Ik liep de gang weer op en opende een deur. Daar stond een levensgrote tekening van een volwassen man. Ik zag er gelijk mijn vader in die voor mij gezorgd heeft.
GENEESKUNST JESHUA
Als jong kindje werden mijn amandelen geknipt (in 1964) en in totaal moest ik er 11 dagen blijven. Omdat ik zo klein was, heb ik er geen herinneringen aan. In die tijd mochten ouders een keer per dag een uurtje komen. Mijn moeder heeft altijd verteld dat het een drama was als ze weer vertrok, dan stond ik te schreeuwen dat ik ‘mie’ (mee) wilde. De verpleegster zei tegen mijn moeder dat ze maar beter weg kon blijven tot ik opgehaald kon worden.

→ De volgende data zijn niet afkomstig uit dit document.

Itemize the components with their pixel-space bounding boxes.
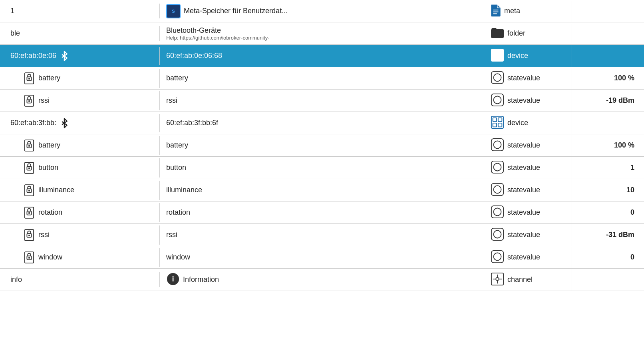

Ik was benieuwd naar het ziekenhuis en ik maakte een afspraak met Jeannette die van mij als kindje een tekening had gemaakt. Mijn vraag was wat de ziekenhuisopname voor mij had betekend.
De eerste kamer die ik openmaakte bood niet echt iets wat mij opviel, wat me verbaasde omdat ik wel de deur had willen openen. Toen ik door de stille, verlaten gangen liep werd ik ineens heel bang. Toen ik naar de tekening keek van mijn kind, zag ik dat ik haar vooruit had laten kijken, alsof zij voorop liep. Ik draaide haar om om haar te beschermen en de angst verdween even snel.
Toen ik terug liep naar de kamer van Jeannette werd mijn aandacht getrokken door een kamer die me eerder niet was opgevallen. Ik kon de deur alleen op een kier openen en zag een mannenfiguur. Voor mij representeerde die Jeshua (Jezus) en de deur die niet open wilde maakte me duidelijk dat ik door de ziekenhuisopname het deel van mij dat in verbinding stond met het hogere grotendeels had afgesloten.
Toen ik het er later met Jeannette over had, vertelde ze me dat ze toevallig die morgen de mannenfiguur had verplaatst van de eerste kamer waar ik naar binnen was gegaan naar de kamer waar ik later binnenging. Ze had de deur gewoon achter zich dichtgetrokken zonder te merken dat het tapijt er achter omhoog was gekomen waardoor de deur niet meer opende.